:: Exercise materials ::

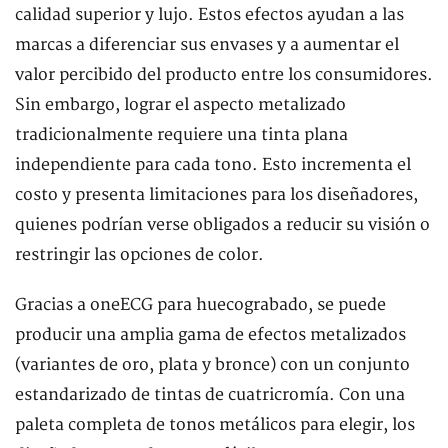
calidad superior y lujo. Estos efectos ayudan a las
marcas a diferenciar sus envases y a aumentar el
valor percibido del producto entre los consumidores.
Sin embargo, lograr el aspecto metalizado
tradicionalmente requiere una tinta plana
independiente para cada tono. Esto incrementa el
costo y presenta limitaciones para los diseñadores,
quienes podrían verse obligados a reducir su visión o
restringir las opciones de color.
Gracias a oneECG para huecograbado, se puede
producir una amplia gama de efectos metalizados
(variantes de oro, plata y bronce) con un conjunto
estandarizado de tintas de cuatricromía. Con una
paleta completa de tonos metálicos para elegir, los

:::
:: Exercise materials ::

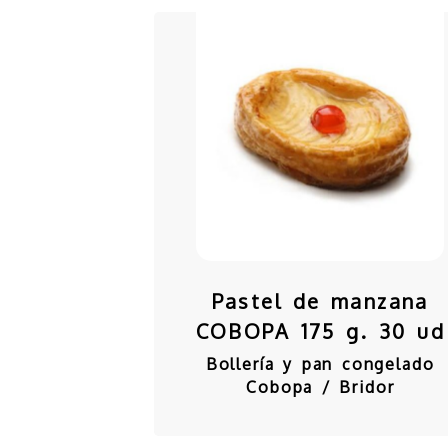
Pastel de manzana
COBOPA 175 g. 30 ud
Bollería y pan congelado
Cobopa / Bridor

:::
:: Exercise materials ::

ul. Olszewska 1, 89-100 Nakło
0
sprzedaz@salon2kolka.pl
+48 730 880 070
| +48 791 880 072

:::

- _Exercise directions_
Give back, unchanged, the run of lines in the listing above that begins at the line containing "quienes podrían verse" and ends at the line containing "paleta completa de", both included.

- _Solution to this exercise_
quienes podrían verse obligados a reducir su visión o
restringir las opciones de color.
Gracias a oneECG para huecograbado, se puede
producir una amplia gama de efectos metalizados
(variantes de oro, plata y bronce) con un conjunto
estandarizado de tintas de cuatricromía. Con una
paleta completa de tonos metálicos para elegir, los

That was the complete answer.